- **WORK INSTRUCTION**
Transcribe the records below word for word, leaving every picture out.

=======

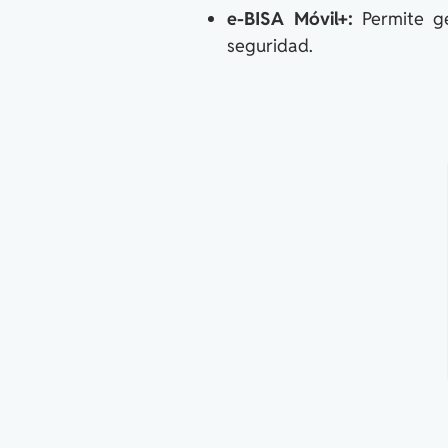
e-BISA Móvil+:
Permite ge
seguridad.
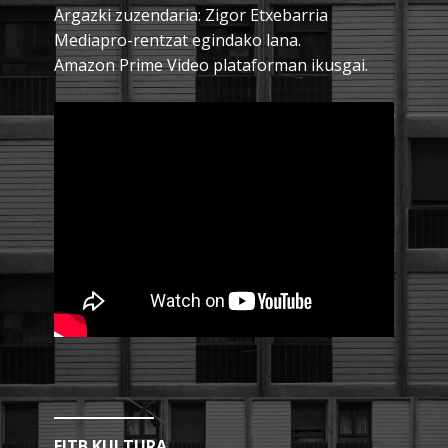
Argazki zuzendaria: Zigor Etxebarria
Mediapro-rentzat egindako lana.
Amazon Prime Video plataforman ikusgai.
EITB KULTURA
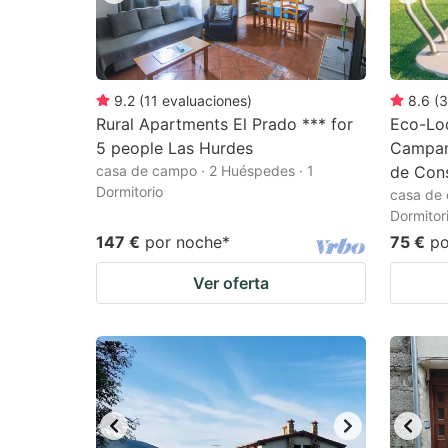
9.2
(
11
evaluaciones
)
8.6
(
3
Rural Apartments El Prado *** for
Eco-Lod
5 people Las Hurdes
Campan
casa de campo · 2 Huéspedes · 1
de Con
Dormitorio
casa de 
Dormitor
147 €
por noche
*
75 €
po
Ver oferta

=======

- **ANSWER TO THIS EXERCISE**
e-BISA Móvil+:
Permite ge
seguridad.
Argazki zuzendaria: Zigor Etxebarria
Mediapro-rentzat egindako lana.
Amazon Prime Video plataforman ikusgai.
EITB KULTURA
9.2
(
11
evaluaciones
)
8.6
(
3
Rural Apartments El Prado *** for
Eco-Lod
5 people Las Hurdes
Campan
casa de campo · 2 Huéspedes · 1
de Con
Dormitorio
casa de 
Dormitor
147 €
por noche
*
75 €
po
Ver oferta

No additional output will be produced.